**What this task involves:** Pictures are to be left out, and the rest of the records reproduced exactly.

**Entries shown:**
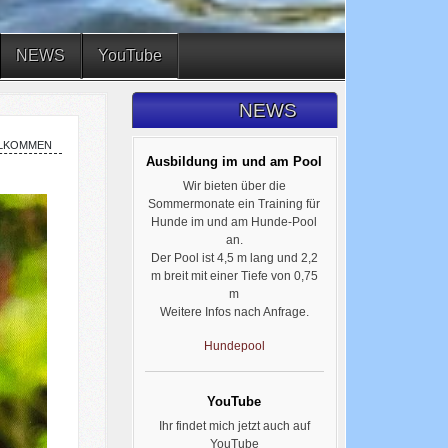
NEWS
YouTube
NEWS
lkommen
Ausbildung im und am Pool
Wir bieten über die
Sommermonate ein Training für
Hunde im und am Hunde-Pool
an.
Der Pool ist 4,5 m lang und 2,2
m breit mit einer Tiefe von 0,75
m
Weitere Infos nach Anfrage.
Hundepool
YouTube
Ihr findet mich jetzt auch auf
YouTube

**Solution:**
NEWS
YouTube
NEWS
lkommen
Ausbildung im und am Pool
Wir bieten über die
Sommermonate ein Training für
Hunde im und am Hunde-Pool
an.
Der Pool ist 4,5 m lang und 2,2
m breit mit einer Tiefe von 0,75
m
Weitere Infos nach Anfrage.
Hundepool
YouTube
Ihr findet mich jetzt auch auf
YouTube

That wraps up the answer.